Anyone who accesses the map can view nature’s contribution to people from almost anywhere in the world, Hamann said in the email.
This map is part of the Natural Capital Project, a 10-year collaborative partnership involving researchers from the University of Minnesota and Stanford University, as well as other organizations from around the world.
“At NatCap, we’re all about open data and the sharing of ideas and tools,” she said in the email. “That’s how science progresses, and it’s how the scientific community builds and maintains the public’s trust.”
According to Hamann, important findings in the project include the negative impacts of environmental destruction and how they are inequitably distributed across the world.
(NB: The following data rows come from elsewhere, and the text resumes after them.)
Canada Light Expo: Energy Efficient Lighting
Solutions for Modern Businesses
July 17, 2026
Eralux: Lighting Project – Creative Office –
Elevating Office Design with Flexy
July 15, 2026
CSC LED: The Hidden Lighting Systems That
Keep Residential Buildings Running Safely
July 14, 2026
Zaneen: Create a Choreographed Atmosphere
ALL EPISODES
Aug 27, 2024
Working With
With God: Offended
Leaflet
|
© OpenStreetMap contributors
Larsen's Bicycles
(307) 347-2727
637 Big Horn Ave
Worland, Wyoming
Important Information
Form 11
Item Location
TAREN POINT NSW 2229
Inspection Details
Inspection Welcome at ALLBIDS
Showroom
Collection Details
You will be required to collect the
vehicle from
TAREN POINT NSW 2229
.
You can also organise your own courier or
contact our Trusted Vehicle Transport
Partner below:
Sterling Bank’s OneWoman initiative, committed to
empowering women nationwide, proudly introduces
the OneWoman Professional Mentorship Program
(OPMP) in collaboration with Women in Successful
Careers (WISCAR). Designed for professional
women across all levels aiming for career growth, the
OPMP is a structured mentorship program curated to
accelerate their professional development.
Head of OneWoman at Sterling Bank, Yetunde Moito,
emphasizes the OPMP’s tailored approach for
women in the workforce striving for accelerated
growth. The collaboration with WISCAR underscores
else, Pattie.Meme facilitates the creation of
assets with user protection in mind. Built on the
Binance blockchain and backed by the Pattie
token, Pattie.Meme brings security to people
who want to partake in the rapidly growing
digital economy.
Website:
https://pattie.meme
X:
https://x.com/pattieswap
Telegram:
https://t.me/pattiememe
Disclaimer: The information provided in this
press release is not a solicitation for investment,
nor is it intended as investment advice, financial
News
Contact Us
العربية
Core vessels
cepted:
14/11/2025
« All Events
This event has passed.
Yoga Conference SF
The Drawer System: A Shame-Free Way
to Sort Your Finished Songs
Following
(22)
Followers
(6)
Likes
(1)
Developing countries in Africa and South Asia were more disadvantaged by diminishing contributions from nature.
“This means that environmental protection is not just about ensuring our well-being and quality of life, it’s also a moral imperative and call for justice,” she said in the email.
Completing both the study and the interactive map took more than two years.
“The version [of the map] that’s up now is a very simplified and narrowed down version of a lot of different iterations,” said Charlotte Weil, a data scientist at Stanford for the project.
Researchers were on the frontlines to deliver to policymakers a map of this scale that had never been done before, she said.
“Where are the key areas and where are people most at risk in the future?” Weil said.
The novelty of the map, Weil said, is how local the data is and how that can inform policymakers in the future.
“I think it was academia at its most beautiful,” said Becky Chaplin-Kramer, lead author on the study and lead scientist for the Natural Capital Project at both the University of Minnesota and Stanford. “Imagine big rooms full of white boards and people arguing in scintillating ways.”
The project was a blank slate to show how meaningful this information can be to people and policymakers, and to articulate where the world’s concerns should be, she said.
“There’s a misconception that science is just about getting answers and it’s just about finding the truth,” Chaplin-Kramer said. “A lot of it is how do we interpret what the data is really telling us.”
Nobody has done a global assessment model specifically for ecosystems like this map, Chaplin-Kramer said.
The project, Intergovernmental Science-Policy Platform on Biodiversity and Ecosystem Services, was a part of what made them go global with this map, said Justin Johnson, a researcher and co-leader of the project at the University, in an email to the Minnesota Daily.
One of their colleagues at IPBES challenged them to create a global map, he said in the email.
“At first we thought this was not possible, but the idea stuck, and many thousands of person-hours later we succeeded,” Johnson said in the email.
Using this model now, they can make further progress in looking at nature’s contributions from different perspectives, and have advanced their research since its completion, Chaplin-Kramer said.
“The point is, data isn’t going to be a barrier anymore,” she said. “It’s up to us to make sense of it.”